**EXERCISE DETAILS**: Gather all lines in the data that hold the string "mobil".

Dataset records
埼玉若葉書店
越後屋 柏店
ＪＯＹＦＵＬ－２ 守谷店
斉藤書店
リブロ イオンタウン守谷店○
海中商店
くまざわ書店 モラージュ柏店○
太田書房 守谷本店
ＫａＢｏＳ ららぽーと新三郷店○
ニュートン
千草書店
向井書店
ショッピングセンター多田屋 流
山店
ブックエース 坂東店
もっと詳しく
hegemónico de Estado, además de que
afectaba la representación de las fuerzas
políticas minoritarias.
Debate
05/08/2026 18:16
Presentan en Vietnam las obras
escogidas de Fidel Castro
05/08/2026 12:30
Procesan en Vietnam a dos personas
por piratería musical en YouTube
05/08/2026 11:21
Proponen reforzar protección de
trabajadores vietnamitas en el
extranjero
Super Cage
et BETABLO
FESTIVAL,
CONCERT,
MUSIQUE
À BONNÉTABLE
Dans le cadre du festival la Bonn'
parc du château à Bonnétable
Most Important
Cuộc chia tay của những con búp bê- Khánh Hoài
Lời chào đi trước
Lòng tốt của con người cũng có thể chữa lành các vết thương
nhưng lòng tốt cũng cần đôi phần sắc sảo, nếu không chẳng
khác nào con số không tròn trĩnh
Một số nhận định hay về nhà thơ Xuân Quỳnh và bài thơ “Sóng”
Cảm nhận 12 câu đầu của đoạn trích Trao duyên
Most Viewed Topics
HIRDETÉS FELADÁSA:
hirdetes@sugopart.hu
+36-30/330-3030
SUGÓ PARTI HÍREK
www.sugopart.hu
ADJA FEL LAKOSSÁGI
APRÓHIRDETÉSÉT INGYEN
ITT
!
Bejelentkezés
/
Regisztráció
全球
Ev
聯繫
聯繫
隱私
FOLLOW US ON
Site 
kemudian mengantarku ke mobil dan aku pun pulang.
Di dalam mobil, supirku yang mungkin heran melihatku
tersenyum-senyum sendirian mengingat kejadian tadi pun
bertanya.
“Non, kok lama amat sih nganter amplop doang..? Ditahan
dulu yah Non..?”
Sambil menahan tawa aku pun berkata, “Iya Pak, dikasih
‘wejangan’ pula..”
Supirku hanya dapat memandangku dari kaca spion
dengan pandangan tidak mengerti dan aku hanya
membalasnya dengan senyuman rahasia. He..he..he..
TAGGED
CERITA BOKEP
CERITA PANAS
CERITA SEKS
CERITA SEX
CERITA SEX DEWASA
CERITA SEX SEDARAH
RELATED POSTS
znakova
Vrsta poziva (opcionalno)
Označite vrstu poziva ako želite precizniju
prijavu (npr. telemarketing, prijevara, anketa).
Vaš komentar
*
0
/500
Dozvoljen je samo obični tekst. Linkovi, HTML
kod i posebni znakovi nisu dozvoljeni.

==

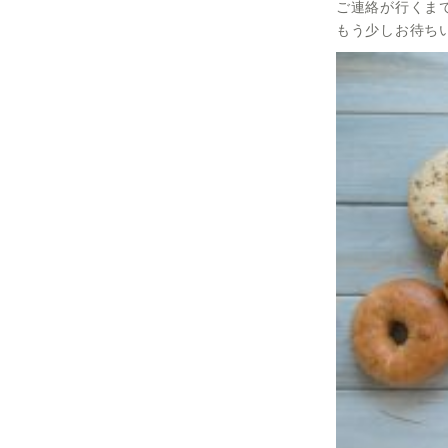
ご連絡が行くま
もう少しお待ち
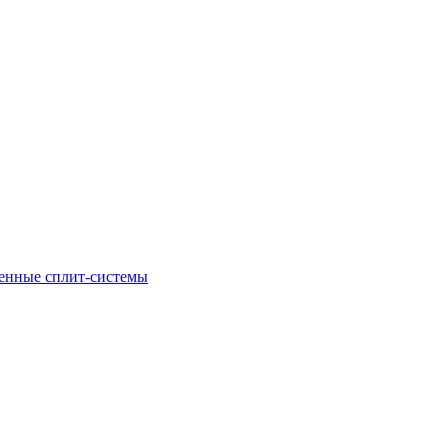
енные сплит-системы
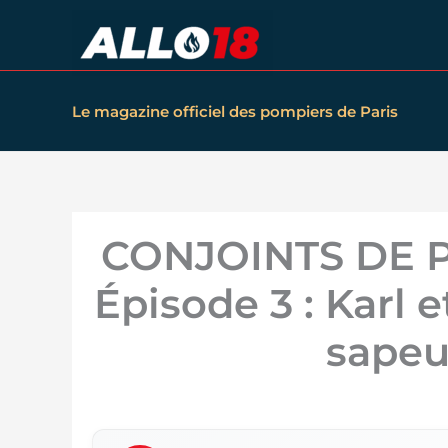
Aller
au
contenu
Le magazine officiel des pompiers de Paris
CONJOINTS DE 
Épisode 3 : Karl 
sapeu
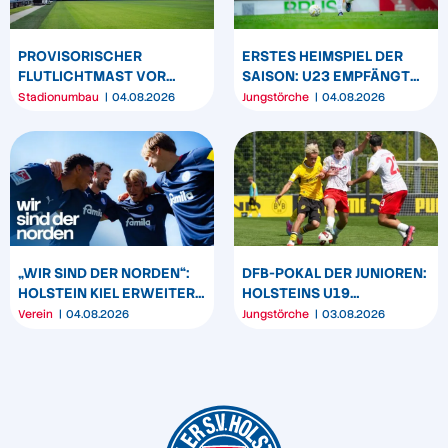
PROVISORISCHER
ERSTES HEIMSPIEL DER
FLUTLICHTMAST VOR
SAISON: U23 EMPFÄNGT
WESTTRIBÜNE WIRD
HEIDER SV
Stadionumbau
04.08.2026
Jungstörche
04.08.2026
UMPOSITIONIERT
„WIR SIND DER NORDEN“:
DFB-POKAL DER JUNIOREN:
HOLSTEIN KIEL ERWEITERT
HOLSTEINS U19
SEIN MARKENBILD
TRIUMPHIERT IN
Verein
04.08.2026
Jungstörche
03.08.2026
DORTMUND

**ANSWER FOR THE TASK**:
kemudian mengantarku ke mobil dan aku pun pulang.
Di dalam mobil, supirku yang mungkin heran melihatku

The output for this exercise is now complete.